Here’s a piece called ‘The Melt’. I hope you like it.

0 comments on “The Melt

  1. Jay Carlisle on

    A number of years ago now I came across a copy of Andre Gedalge’s Treatise on the Fugue at a kind of “Boot” sale I snagged because of Douglas Hofstadter’s Godel, Escher, Bach. I was interested in how the text was structured and formatted, not nearly so much in the material itself. A couple of years go by and my Father, nearing retirement, has picked up his interest in music again, lending some creedence to something I’d heard about how a person will often find themselves returning to the interests of their youth later in life and resulting in me getting some very expensive music software as Pops worked through a number of options and I’ve been making crude attempts at writing out the main voices I hear after I got stung by your Silent Breeze piece in a piece on John Bonner and his work with slime molds out of Princeton here in the u.s. and though I know this isn’t an area I’ll ever “shine” in I felt you might care to know that I have somehow found myself with that copy of Gedalge off it’s shelf and back in my “office” but now the notes I scribble in the margins of those books I’m trying to “digest” as the saying goes are about the music, not the layout.
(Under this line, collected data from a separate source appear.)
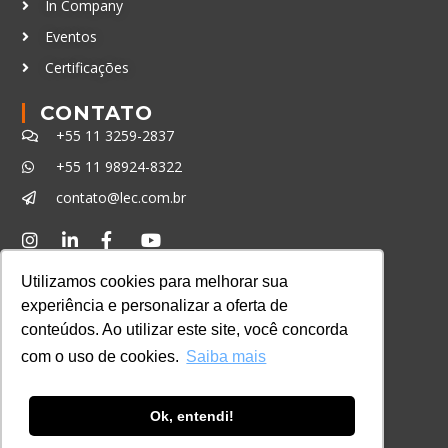
In Company
Eventos
Certificações
CONTATO
+55 11 3259-2837
+55 11 98924-8322
contato@lec.com.br
Ferramenta Antifraude
Utilizamos cookies para melhorar sua
Consulte aqui o cadastro da Instituição no
experiência e personalizar a oferta de
Sistema e-MEC
conteúdos. Ao utilizar este site, você concorda
com o uso de cookies.
Saiba mais
Ok, entendi!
I suppose what I’m reaching at with all this is something like; You have produced something that is one of those rare things in my life that came out of the blue in an unexpected way and affected me in a manner that has opened my experience to new areas I just wasn’t aware of before… I hear music in such a different way way now and want to know it in a way that wasn’t there before and I’m not trying to say that this hasn’t come without some amount of disconcertion or… well it can be a little unsettling to hear an old familiar tune with a new ear. I’ve come to feel that the very definition of “art” is to offer an audience a new way to view the world irregardless of any constraints on aesthetics requiring beauty or similar formal standards. That is craft, not beneath, or lesser than art, but very different in its goals and purpose as pleasing the audience is not the point of art yet a craftsman must do so if he is to make a living doing so and the best artists (IMHO) are the ones who do both art and craft and I suspect that you Sir are just such a soul.
    “A pat on the back to an artist could one day result in your favorite film, or the cartoon you love to get stoned watching, or the song that saves your life.
    Discourage an artist, you get absolutely nothing in return, ever.”
    -Kevin Smith director of Clerks (and my personal fav Dogma)

    • radiomovies on

      Dear Jay
      I cannot tell you how much this means to me.
      You’ve written some very kind things about what I do, but more importantly you’ve touched on something really important which I find so hard to articulate.
      The GEB book was a critical thing for me when I was younger too – I was trying to find a way into playing Bach’s musical offering using multitracked cello.


  2. Maja Serman on

    Hi Philip,
    It is still bitterly cold and misty here in Germany – enjoyed the promise of spring in your beautiful tune. Thank you.